Kristin Shi-Kupfer and Mirjam Meissner Philippine Daily Inquirer, The Philippines
An avid soccer fan, Chinese President Xi Jinping wants to make sure that his country is on a fast track to earn its proper spot in the top ranks of the world's most popular sport.
To that end, he is committed to deploying China's sizeable manpower and planning resources.
For now, China seems to have quite modest targets.
By 2030, it aims for the men's national soccer team to be among Asia's top teams and the women's team to be "one of the world's strongest", according to a just- released document jointly issued by the National Development and Reform Commission, Chinese Football Association, Sports Bureau and Ministry of Education.
By mid-century, China wants to be among the world's strongest soccer powers.
China being China, President Xi wants to go about this in a methodical fashion.
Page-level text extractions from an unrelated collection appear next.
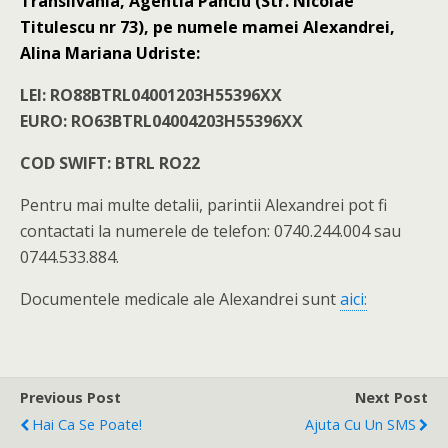
Transilvania, Agentia Panciu (Str. Nicolae
Titulescu nr 73), pe numele mamei Alexandrei,
Alina Mariana Udriste:
LEI: RO88BTRL04001203H55396XX
EURO: RO63BTRL04004203H55396XX
COD SWIFT: BTRL RO22
Pentru mai multe detalii, parintii Alexandrei pot fi
contactati la numerele de telefon: 0740.244.004 sau
0744.533.884.
Documentele medicale ale Alexandrei sunt
aici:
Previous Post
Next Post
Hai Ca Se Poate!
Ajuta Cu Un SMS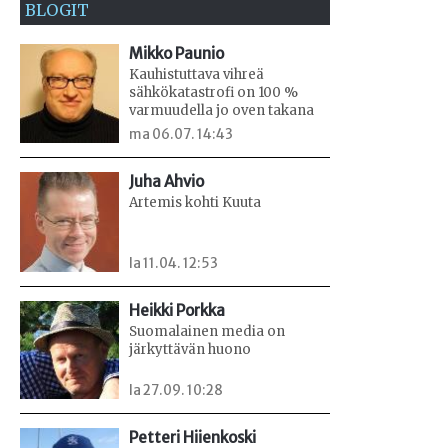
BLOGIT
Mikko Paunio
Kauhistuttava vihreä
sähkökatastrofi on 100 %
varmuudella jo oven takana
ma 06.07. 14:43
Juha Ahvio
Artemis kohti Kuuta
la 11.04. 12:53
Heikki Porkka
Suomalainen media on
järkyttävän huono
la 27.09. 10:28
Petteri Hiienkoski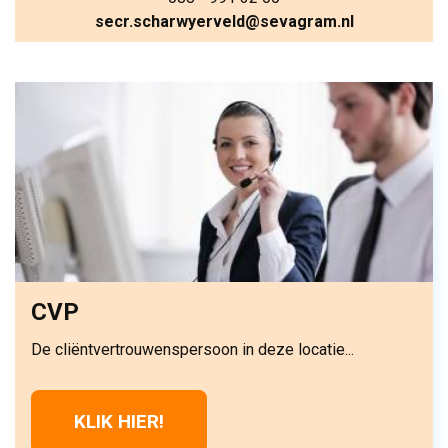
secr.scharwyerveld@sevagram.nl
CVP
De cliëntvertrouwenspersoon in deze locatie...
KLIK HIER!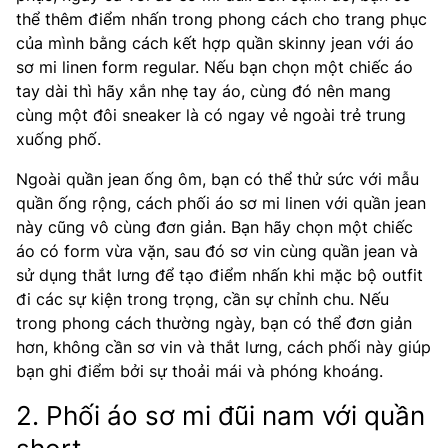
thể thêm điểm nhấn trong phong cách cho trang phục
của mình bằng cách kết hợp quần skinny jean với áo
sơ mi linen form regular. Nếu bạn chọn một chiếc áo
tay dài thì hãy xắn nhẹ tay áo, cùng đó nên mang
cùng một đôi sneaker là có ngay vẻ ngoài trẻ trung
xuống phố.
Ngoài quần jean ống ôm, bạn có thể thử sức với mẫu
quần ống rộng, cách phối áo sơ mi linen với quần jean
này cũng vô cùng đơn giản. Bạn hãy chọn một chiếc
áo có form vừa vặn, sau đó sơ vin cùng quần jean và
sử dụng thắt lưng để tạo điểm nhấn khi mặc bộ outfit
đi các sự kiện trong trọng, cần sự chỉnh chu. Nếu
trong phong cách thường ngày, bạn có thể đơn giản
hơn, không cần sơ vin và thắt lưng, cách phối này giúp
bạn ghi điểm bởi sự thoải mái và phóng khoáng.
2. Phối áo sơ mi đũi nam với quần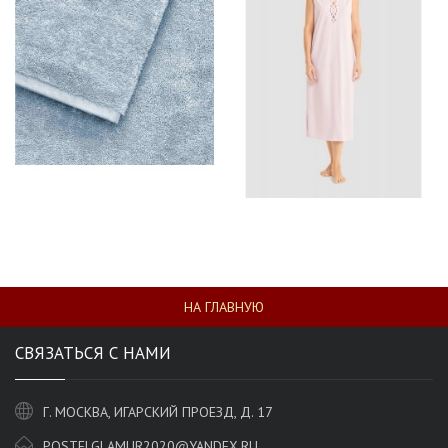
НА ГЛАВНУЮ
СВЯЗАТЬСЯ С НАМИ
Г. МОСКВА, ИГАРСКИЙ ПРОЕЗД, Д. 17
POSTELGLAMUR2020@YANDEX.RU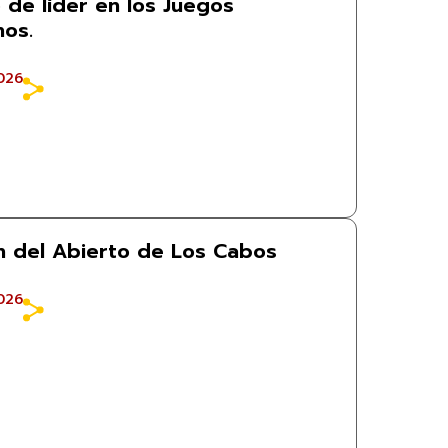
 de líder en los Juegos
os.
026
 del Abierto de Los Cabos
026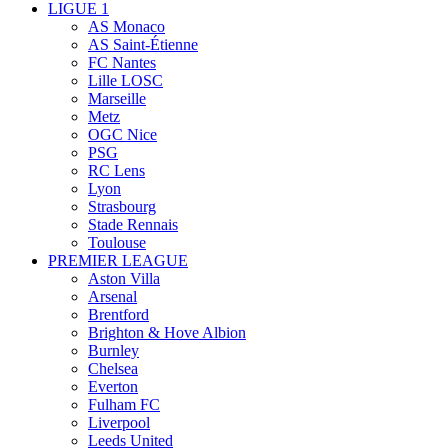
LIGUE 1
AS Monaco
AS Saint-Étienne
FC Nantes
Lille LOSC
Marseille
Metz
OGC Nice
PSG
RC Lens
Lyon
Strasbourg
Stade Rennais
Toulouse
PREMIER LEAGUE
Aston Villa
Arsenal
Brentford
Brighton & Hove Albion
Burnley
Chelsea
Everton
Fulham FC
Liverpool
Leeds United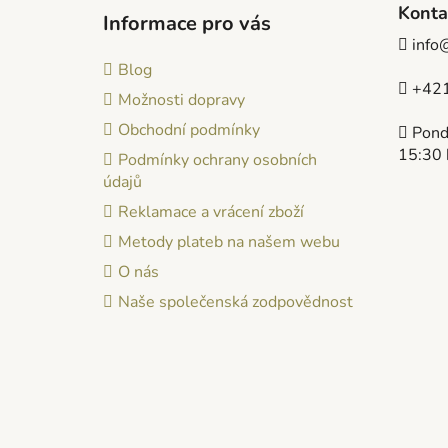
á
Konta
Informace pro vás
p
info
a
Blog
t
+421
Možnosti dopravy
í
Obchodní podmínky
Pondě
15:30 
Podmínky ochrany osobních
údajů
Reklamace a vrácení zboží
Metody plateb na našem webu
O nás
Naše společenská zodpovědnost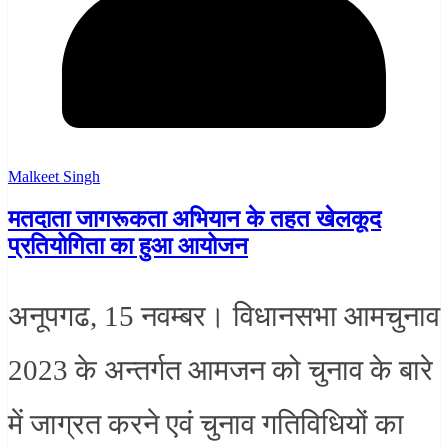
Malkeet Singh
मतदाता जागरूकता अभियान के तहत खेलकूद
प्रतियोगिता का हुआ आयोजन
अनूपगढ, 15 नवम्बर। विधानसभा आमचुनाव
2023 के अन्तर्गत आमजन को चुनाव के बारे
में जाग्रत करने एवं चुनाव गतिविधियों का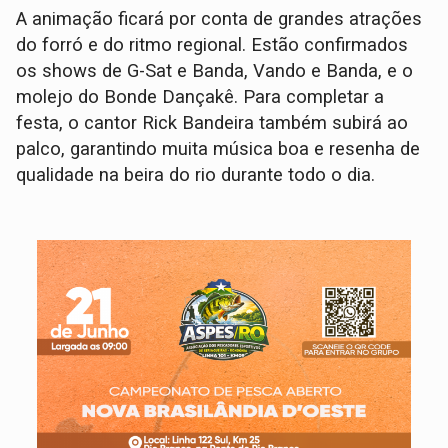
A animação ficará por conta de grandes atrações
do forró e do ritmo regional. Estão confirmados
os shows de G-Sat e Banda, Vando e Banda, e o
molejo do Bonde Dançakê. Para completar a
festa, o cantor Rick Bandeira também subirá ao
palco, garantindo muita música boa e resenha de
qualidade na beira do rio durante todo o dia.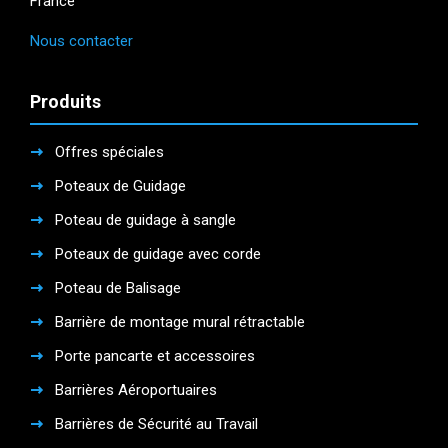
France
Nous contacter
Produits
Offres spéciales
Poteaux de Guidage
Poteau de guidage à sangle
Poteaux de guidage avec corde
Poteau de Balisage
Barrière de montage mural rétractable
Porte pancarte et accessoires
Barrières Aéroportuaires
Barrières de Sécurité au Travail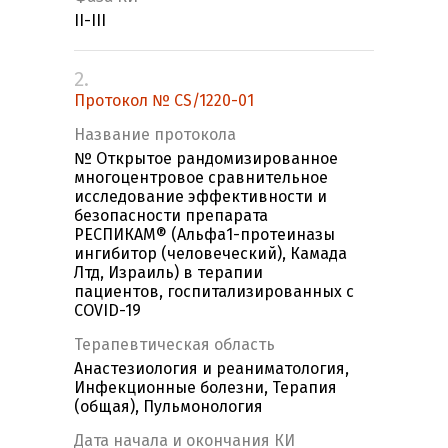
II-III
2.
Протокол № CS/1220-01
Название протокола
№ Открытое рандомизированное
многоцентровое сравнительное
исследование эффективности и
безопасности препарата
РЕСПИКАМ® (Альфа1-протеиназы
ингибитор (человеческий), Камада
Лтд, Израиль) в терапии
пациентов, госпитализированных с
COVID-19
Терапевтическая область
Анастезиология и реаниматология,
Инфекционные болезни, Терапия
(общая), Пульмонология
Дата начала и окончания КИ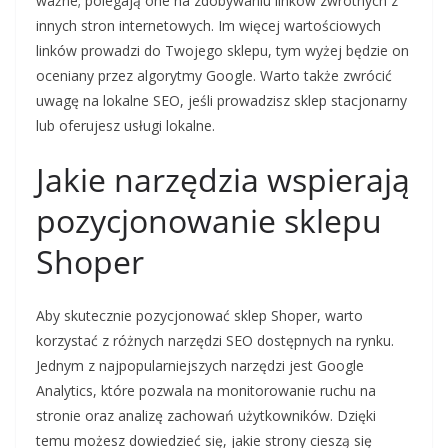
ważne; polegają one na zdobywaniu linków zwrotnych z
innych stron internetowych. Im więcej wartościowych
linków prowadzi do Twojego sklepu, tym wyżej będzie on
oceniany przez algorytmy Google. Warto także zwrócić
uwagę na lokalne SEO, jeśli prowadzisz sklep stacjonarny
lub oferujesz usługi lokalne.
Jakie narzędzia wspierają
pozycjonowanie sklepu
Shoper
Aby skutecznie pozycjonować sklep Shoper, warto
korzystać z różnych narzędzi SEO dostępnych na rynku.
Jednym z najpopularniejszych narzędzi jest Google
Analytics, które pozwala na monitorowanie ruchu na
stronie oraz analizę zachowań użytkowników. Dzięki
temu możesz dowiedzieć się, jakie strony cieszą się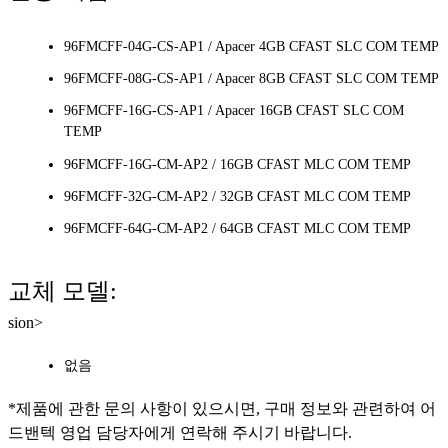
96FMCFF-04G-CS-AP1 / Apacer 4GB CFAST SLC COM TEMP
96FMCFF-08G-CS-AP1 / Apacer 8GB CFAST SLC COM TEMP
96FMCFF-16G-CS-AP1 / Apacer 16GB CFAST SLC COM
TEMP
96FMCFF-16G-CM-AP2 / 16GB CFAST MLC COM TEMP
96FMCFF-32G-CM-AP2 / 32GB CFAST MLC COM TEMP
96FMCFF-64G-CM-AP2 / 64GB CFAST MLC COM TEMP
교체 모델:
sion>
없음
*제품에 관한 문의 사항이 있으시면, 구매 정보와 관련하여 어
드밴텍 영업 담당자에게 연락해 주시기 바랍니다.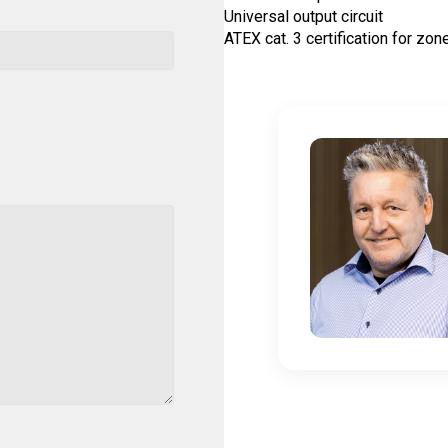
Universal output circuit
ATEX cat. 3 certification for zon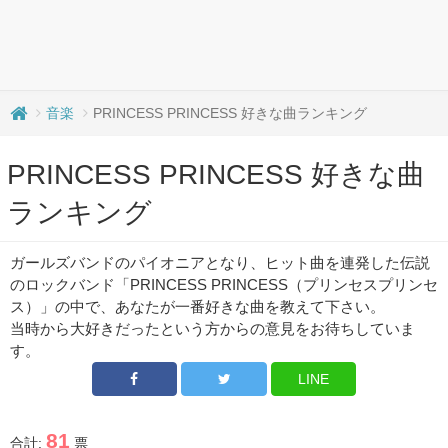
音楽
PRINCESS PRINCESS 好きな曲ランキング
PRINCESS PRINCESS 好きな曲
ランキング
ガールズバンドのパイオニアとなり、ヒット曲を連発した伝説
のロックバンド「PRINCESS PRINCESS（プリンセスプリンセ
ス）」の中で、あなたが一番好きな曲を教えて下さい。
当時から大好きだったという方からの意見をお待ちしていま
す。
LINE
81
合計:
票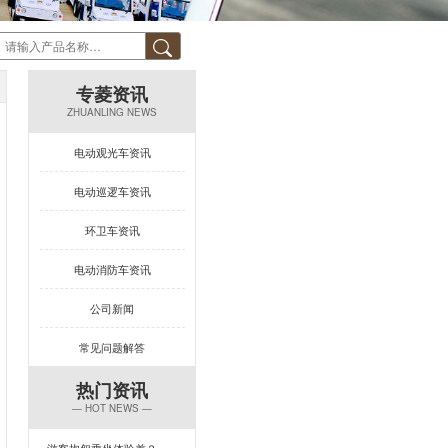
专菱资讯
ZHUANLING NEWS
电动观光车资讯
电动巡逻车资讯
环卫车资讯
电动消防车资讯
公司新闻
常见问题解答
热门资讯
— HOT NEWS —
游客抱怨乘坐体验差？一台专菱电动旅游观光车，打造回头率100%的舒适旅程！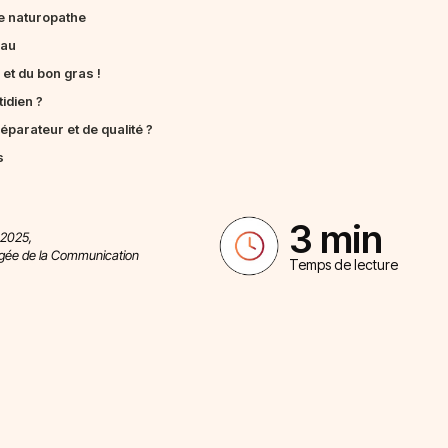
ne naturopathe
eau
 et du bon gras !
idien ?
parateur et de qualité ?
s
3 min
 2025,
rgée de la Communication
Temps de lecture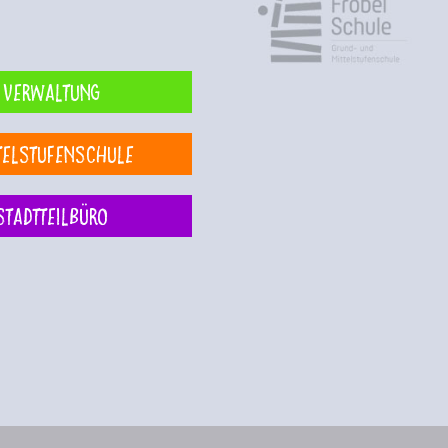
Verwaltung
telstufenschule
Stadtteilbüro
You could in fact argue that he is determined to take the planned- economy concept to the soccer pitch - even though it has been replaced by a more market-oriented approach in other areas of the economy.
The ultimate goal may well be to ensure that China will come to dominate the sport.
In that vein, Beijing wants to increase the soccer-playing population to 50 million by 2020. Thirty million of them are supposed to be elementary and high school students.
That all sounds reasonable enough, not least as an antidote to the growing obesity trend among China's youth.
Better yet, making his vision a reality will also require significant progress in combating air pollution, given that soccer, for the most part, is an outdoor activity. What should one make of the overall plan?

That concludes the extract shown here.